Goal of the exercise
Beginning with the top line of the listing below, give again every line up to and including the line with "services development"; pictures do not belong in the copy.

Supplied material
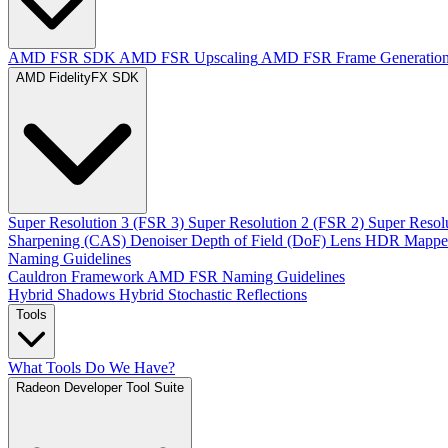
AMD FSR SDK
AMD FSR Upscaling
AMD FSR Frame Generatio
AMD FidelityFX SDK
Super Resolution 3 (FSR 3)
Super Resolution 2 (FSR 2)
Super Resol
Sharpening (CAS)
Denoiser
Depth of Field (DoF)
Lens
HDR Mappe
Naming Guidelines
Cauldron Framework
AMD FSR Naming Guidelines
Hybrid Shadows
Hybrid Stochastic Reflections
Tools
What Tools Do We Have?
Radeon Developer Tool Suite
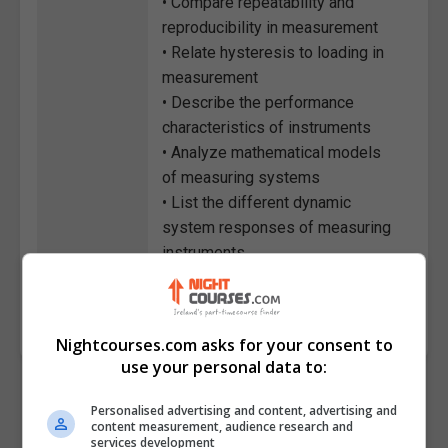
• Compare repeatability and
reproducibility in measurement
• Relate hysteresis to loading in
measurement
• Describe the performance
characteristics of instruments
• Analyze mathematical models
of measuring systems
• List the different dynamic
system responses of measuring
instruments
Course
2781
Code
Nightcourses.com asks for your consent to
use your personal data to:
Personalised advertising and content, advertising and
content measurement, audience research and
services development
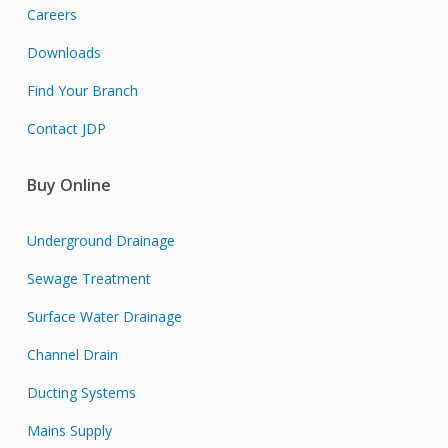
Careers
Downloads
Find Your Branch
Contact JDP
Buy Online
Underground Drainage
Sewage Treatment
Surface Water Drainage
Channel Drain
Ducting Systems
Mains Supply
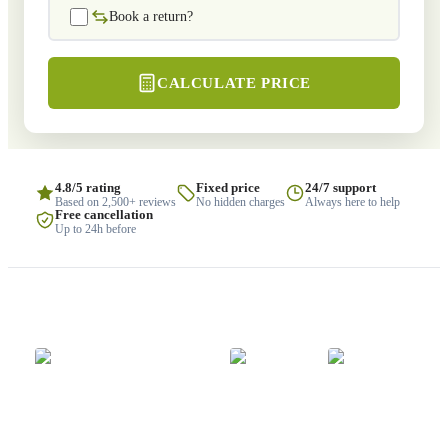
Book a return?
CALCULATE PRICE
4.8/5 rating
Fixed price
24/7 support
Based on 2,500+ reviews
No hidden charges
Always here to help
Free cancellation
Up to 24h before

Reply to the task
AMD FSR SDK
AMD FSR Upscaling
AMD FSR Frame Generatio
AMD FidelityFX SDK
Super Resolution 3 (FSR 3)
Super Resolution 2 (FSR 2)
Super Resol
Sharpening (CAS)
Denoiser
Depth of Field (DoF)
Lens
HDR Mappe
Naming Guidelines
Cauldron Framework
AMD FSR Naming Guidelines
Hybrid Shadows
Hybrid Stochastic Reflections
Tools
What Tools Do We Have?
Radeon Developer Tool Suite
• Compare repeatability and
reproducibility in measurement
• Relate hysteresis to loading in
measurement
• Describe the performance
characteristics of instruments
• Analyze mathematical models
of measuring systems
• List the different dynamic
system responses of measuring
instruments
Course
2781
Code
Nightcourses.com asks for your consent to
use your personal data to:
Personalised advertising and content, advertising and
content measurement, audience research and
services development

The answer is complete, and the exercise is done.